_ACTIVITY_.
Scan the records for the word "Simulation". Report each line where it occurs.

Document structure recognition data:
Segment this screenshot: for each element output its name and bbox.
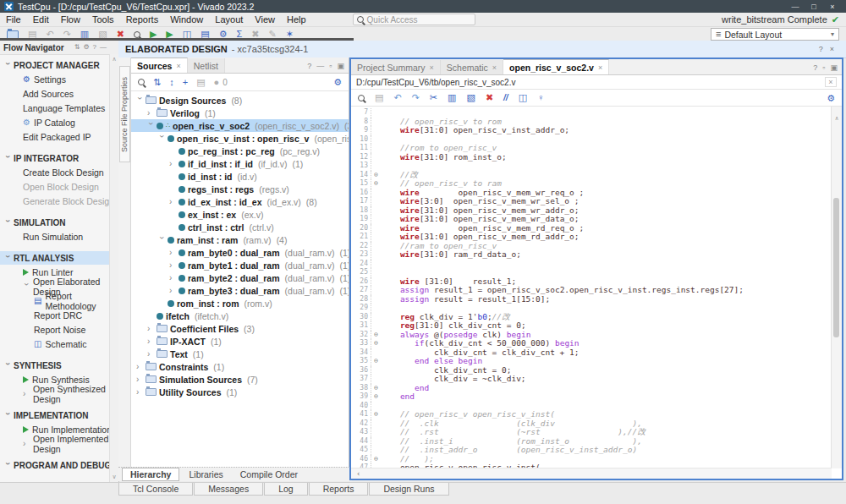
collapse-icon[interactable]: ⇅ <box>153 78 161 87</box>
scroll-up-icon[interactable]: ∧ <box>832 107 842 122</box>
tab-project-summary[interactable]: Project Summary× <box>351 60 441 74</box>
tree-item-if-id-inst-if-id[interactable]: ›if_id_inst : if_id(if_id.v)(1) <box>131 157 349 170</box>
tree-item-utility-sources[interactable]: ›Utility Sources(1) <box>131 386 349 398</box>
vertical-scrollbar[interactable]: ∧ <box>831 107 842 468</box>
source-file-properties-tab[interactable]: Source File Properties <box>119 66 130 162</box>
redo-icon[interactable]: ↷ <box>412 93 420 102</box>
tab-tcl-console[interactable]: Tcl Console <box>118 483 193 496</box>
close-file-icon[interactable]: × <box>825 77 837 87</box>
tab-open-risc-v-soc2-v[interactable]: open_risc_v_soc2.v× <box>503 59 609 74</box>
flow-item-report-noise[interactable]: Report Noise <box>0 322 118 337</box>
flow-item-open-synthesized-design[interactable]: ›Open Synthesized Design <box>0 386 118 401</box>
scrollbar-thumb[interactable] <box>833 198 839 337</box>
copy-icon[interactable]: ▥ <box>448 93 456 102</box>
minimize-icon[interactable]: — <box>316 62 324 70</box>
float-icon[interactable]: ▫ <box>329 62 332 70</box>
delete-icon[interactable]: ✖ <box>486 93 493 102</box>
flow-item-edit-packaged-ip[interactable]: Edit Packaged IP <box>0 129 118 144</box>
undo-icon[interactable]: ↶ <box>393 93 401 102</box>
search-icon[interactable] <box>138 79 145 85</box>
menu-flow[interactable]: Flow <box>55 14 86 25</box>
help-icon[interactable]: ? <box>93 44 96 51</box>
tree-item-rom-inst-rom[interactable]: rom_inst : rom(rom.v) <box>131 297 349 310</box>
quick-access-input[interactable]: Quick Access <box>353 14 475 25</box>
flow-item-report-methodology[interactable]: ▤Report Methodology <box>0 293 118 308</box>
tree-item-ram-byte0-dual-ram[interactable]: ›ram_byte0 : dual_ram(dual_ram.v)(1) <box>131 246 349 259</box>
help-icon[interactable]: ? <box>813 63 817 72</box>
menu-window[interactable]: Window <box>164 14 209 25</box>
tab-reports[interactable]: Reports <box>309 483 369 496</box>
scroll-up-icon[interactable]: ∧ <box>112 56 116 63</box>
tree-item-verilog[interactable]: ›Verilog(1) <box>131 107 349 119</box>
sources-tree[interactable]: ›Design Sources(8)›Verilog(1)›∴open_risc… <box>131 91 349 467</box>
gear-icon[interactable]: ⚙ <box>333 78 342 87</box>
dock-icon[interactable]: ▣ <box>830 63 838 72</box>
tree-item-ram-byte2-dual-ram[interactable]: ›ram_byte2 : dual_ram(dual_ram.v)(1) <box>131 271 349 284</box>
collapse-icon[interactable]: ⇅ <box>74 44 80 51</box>
gear-icon[interactable]: ⚙ <box>827 94 835 103</box>
tree-item-id-inst-id[interactable]: id_inst : id(id.v) <box>131 170 349 183</box>
tree-item-ip-xact[interactable]: ›IP-XACT(1) <box>131 335 349 348</box>
tab-schematic[interactable]: Schematic× <box>441 60 503 74</box>
doc-icon[interactable]: ▤ <box>196 78 205 87</box>
close-icon[interactable]: × <box>823 3 842 11</box>
flow-item-ip-catalog[interactable]: ⚙IP Catalog <box>0 115 118 129</box>
flow-item-create-block-design[interactable]: Create Block Design <box>0 165 118 179</box>
tree-item-open-risc-v-inst-open-risc-v[interactable]: ›open_risc_v_inst : open_risc_v(open_ris… <box>131 132 349 145</box>
scroll-down-icon[interactable]: ∨ <box>112 474 116 480</box>
close-tab-icon[interactable]: × <box>176 62 180 70</box>
expand-icon[interactable]: ↕ <box>169 78 174 87</box>
tree-item-text[interactable]: ›Text(1) <box>131 348 349 360</box>
flow-section-header-rtl-analysis[interactable]: ›RTL ANALYSIS <box>0 251 118 265</box>
tree-item-design-sources[interactable]: ›Design Sources(8) <box>131 94 349 107</box>
tree-item-id-ex-inst-id-ex[interactable]: ›id_ex_inst : id_ex(id_ex.v)(8) <box>131 195 349 208</box>
tree-item-ram-byte1-dual-ram[interactable]: ›ram_byte1 : dual_ram(dual_ram.v)(1) <box>131 259 349 271</box>
search-icon[interactable] <box>134 31 140 38</box>
help-icon[interactable]: ? <box>307 62 311 70</box>
close-tab-icon[interactable]: × <box>492 63 497 72</box>
tree-item-ex-inst-ex[interactable]: ex_inst : ex(ex.v) <box>131 208 349 221</box>
paste-icon[interactable]: ▧ <box>466 93 475 102</box>
layout-selector[interactable]: ≡ Default Layout ▾ <box>711 28 839 41</box>
tree-item-simulation-sources[interactable]: ›Simulation Sources(7) <box>131 373 349 386</box>
comment-icon[interactable]: // <box>503 94 508 102</box>
horizontal-scrollbar[interactable]: ‹ <box>351 468 832 479</box>
maximize-icon[interactable]: □ <box>805 3 823 11</box>
open-folder-icon[interactable] <box>7 30 19 39</box>
menu-layout[interactable]: Layout <box>209 14 249 25</box>
gear-icon[interactable]: ⚙ <box>83 44 89 51</box>
flow-item-settings[interactable]: ⚙Settings <box>0 72 118 86</box>
minimize-icon[interactable]: — <box>786 3 805 11</box>
menu-edit[interactable]: Edit <box>27 14 55 25</box>
float-icon[interactable]: ▫ <box>822 63 825 72</box>
menu-file[interactable]: File <box>0 14 27 25</box>
tree-item-ram-byte3-dual-ram[interactable]: ›ram_byte3 : dual_ram(dual_ram.v)(1) <box>131 284 349 297</box>
tree-item-ctrl-inst-ctrl[interactable]: ctrl_inst : ctrl(ctrl.v) <box>131 221 349 233</box>
tab-log[interactable]: Log <box>264 483 308 496</box>
flow-item-schematic[interactable]: ◫Schematic <box>0 337 118 351</box>
tab-messages[interactable]: Messages <box>194 483 263 496</box>
search-icon[interactable] <box>358 95 365 101</box>
menu-reports[interactable]: Reports <box>120 14 165 25</box>
tab-netlist[interactable]: Netlist <box>188 58 225 73</box>
minimize-panel-icon[interactable]: — <box>100 44 107 51</box>
flow-section-header-synthesis[interactable]: ›SYNTHESIS <box>0 359 118 372</box>
close-elaborated-icon[interactable]: × <box>830 45 834 53</box>
flow-section-header-project-manager[interactable]: ›PROJECT MANAGER <box>0 58 118 72</box>
close-tab-icon[interactable]: × <box>430 63 434 72</box>
tab-compile-order[interactable]: Compile Order <box>233 468 305 480</box>
menu-tools[interactable]: Tools <box>86 14 120 25</box>
tab-libraries[interactable]: Libraries <box>181 468 230 480</box>
tree-item-ram-inst-ram[interactable]: ›ram_inst : ram(ram.v)(4) <box>131 233 349 246</box>
tree-item-constraints[interactable]: ›Constraints(1) <box>131 360 349 373</box>
flow-item-open-implemented-design[interactable]: ›Open Implemented Design <box>0 436 118 451</box>
dock-icon[interactable]: ▣ <box>337 62 344 70</box>
tab-design-runs[interactable]: Design Runs <box>369 483 448 496</box>
help-icon[interactable]: ? <box>819 45 823 53</box>
columns-icon[interactable]: ◫ <box>519 93 527 102</box>
tree-item-regs-inst-regs[interactable]: regs_inst : regs(regs.v) <box>131 183 349 195</box>
flow-item-run-simulation[interactable]: Run Simulation <box>0 229 118 244</box>
flow-section-header-ip-integrator[interactable]: ›IP INTEGRATOR <box>0 151 118 165</box>
flow-item-add-sources[interactable]: Add Sources <box>0 86 118 101</box>
menu-view[interactable]: View <box>249 14 281 25</box>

_ANSWER BELOW_.
tree-item-simulation-sources[interactable]: ›Simulation Sources(7) <box>131 373 349 386</box>
flow-item-run-simulation[interactable]: Run Simulation <box>0 229 118 244</box>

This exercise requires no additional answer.